Edit2: and for full disclosure, I’m also totally a market timer, I just think it’s important to have precise signals to follow and not to rely on vague concepts like buying after a drop (not saying it’s what @user137 does, my understanding is that it’s not, but the idea that we may be able to intuitively understand on the spot that it’s time to sell high or buy low is very appealing and may sound attractive to some. I don’t think it works. The profits of those who time the market successfully come from those who time it poorly - the only way to secure a win is not to play and take the market returns by buying and holding broadly diversified cheap ETFs.)
Then you shouldn’t invest in stocks in the first place.
Or you should invest according to your risk tolerance.
I am not trying to time the market, I see this as the alternative to holding bonds. So 20% cash is the new old bonds ammo, that will be used in case of something. In the past I used to sell bonds to buy specific corrections. I was getting a little extra above the market by doing so. You can beat the market with proper bonds / ETF allocation, by selling bonds at the right time and buying ETFs.
Let’s say you have the following strategy:
Above percentages are just an example.
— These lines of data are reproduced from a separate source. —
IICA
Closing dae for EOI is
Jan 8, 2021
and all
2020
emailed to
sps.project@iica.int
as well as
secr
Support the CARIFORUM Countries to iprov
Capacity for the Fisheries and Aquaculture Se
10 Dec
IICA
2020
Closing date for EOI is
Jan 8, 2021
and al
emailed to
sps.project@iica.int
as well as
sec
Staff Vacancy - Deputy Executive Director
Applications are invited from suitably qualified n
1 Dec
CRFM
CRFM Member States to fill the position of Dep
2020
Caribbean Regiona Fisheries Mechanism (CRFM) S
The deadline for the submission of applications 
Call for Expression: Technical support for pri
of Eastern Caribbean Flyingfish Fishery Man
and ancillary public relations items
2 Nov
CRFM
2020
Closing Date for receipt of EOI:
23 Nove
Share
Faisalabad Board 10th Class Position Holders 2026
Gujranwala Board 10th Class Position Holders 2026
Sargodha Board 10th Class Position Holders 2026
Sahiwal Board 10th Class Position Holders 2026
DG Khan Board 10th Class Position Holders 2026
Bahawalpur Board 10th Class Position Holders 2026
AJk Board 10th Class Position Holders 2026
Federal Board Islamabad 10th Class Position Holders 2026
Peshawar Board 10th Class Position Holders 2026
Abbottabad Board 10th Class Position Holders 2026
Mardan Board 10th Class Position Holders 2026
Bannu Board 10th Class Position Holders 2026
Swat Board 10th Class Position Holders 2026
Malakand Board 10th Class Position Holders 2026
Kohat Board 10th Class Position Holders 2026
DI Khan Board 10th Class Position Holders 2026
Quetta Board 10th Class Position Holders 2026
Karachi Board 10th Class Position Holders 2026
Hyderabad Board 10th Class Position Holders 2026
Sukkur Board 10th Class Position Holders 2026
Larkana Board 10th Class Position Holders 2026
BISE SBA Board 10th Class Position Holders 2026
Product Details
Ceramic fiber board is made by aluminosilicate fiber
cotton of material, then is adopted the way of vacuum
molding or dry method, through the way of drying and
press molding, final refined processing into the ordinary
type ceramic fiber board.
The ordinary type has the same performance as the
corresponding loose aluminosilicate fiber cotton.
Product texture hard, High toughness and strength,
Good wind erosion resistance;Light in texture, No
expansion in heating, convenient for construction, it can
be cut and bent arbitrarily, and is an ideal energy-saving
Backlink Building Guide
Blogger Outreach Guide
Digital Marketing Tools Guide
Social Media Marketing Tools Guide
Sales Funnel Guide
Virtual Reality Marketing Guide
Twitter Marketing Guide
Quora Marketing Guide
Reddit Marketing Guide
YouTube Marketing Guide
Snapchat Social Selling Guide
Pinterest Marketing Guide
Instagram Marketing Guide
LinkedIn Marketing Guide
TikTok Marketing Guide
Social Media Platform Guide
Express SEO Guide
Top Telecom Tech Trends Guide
Your are basically reducing your bonds portfolio in bear trends and accumulating again on bull trends. Now what I did last year was to keep cash only instead of bonds, since CHF as you saw, had a some of a rally so I am now in a better position.
And of course, tilting to specific factors or regions (I do it on Quality factor in case of a correction) and on EM constantly can also help get a little extra.
And it doesn’t take a lot of time, just having some automated buy sell orders based on above. It’s not something I would recommend to anyone, it’s just what I do.
Hi @larix.aurea,
I’m wondering what is your strategy with your tactical cash reserve and how you plan to deploy it if the market go down.
Thanks
Sure. The “strategy” (a big word…) is based on an average ATH level for some of my most important ETF’s. As long as the current price level is > 95% I keep CHF 125,000 in cash (note: this is not the liquidity or ‘Notgroschen’, which is a separate amount).
If the price level of my ETF’s is lower than 95%, I start to buy shares thereby reducing the tactical cash reserve. More chunks of cash will be invested if prices continue to drop below certain thresholds.
On the way up, I plan to fill up the cash reserve again before buying more shares, according to the same schedule (no selling of shares, though).
I regret that I did not have any strategy in place yet when prices dropped sharply in February/March 2020.
Btw, my portfolio stands currently at 96.2% of ATH.
So if markets are just going up for years, you don’t invest anything?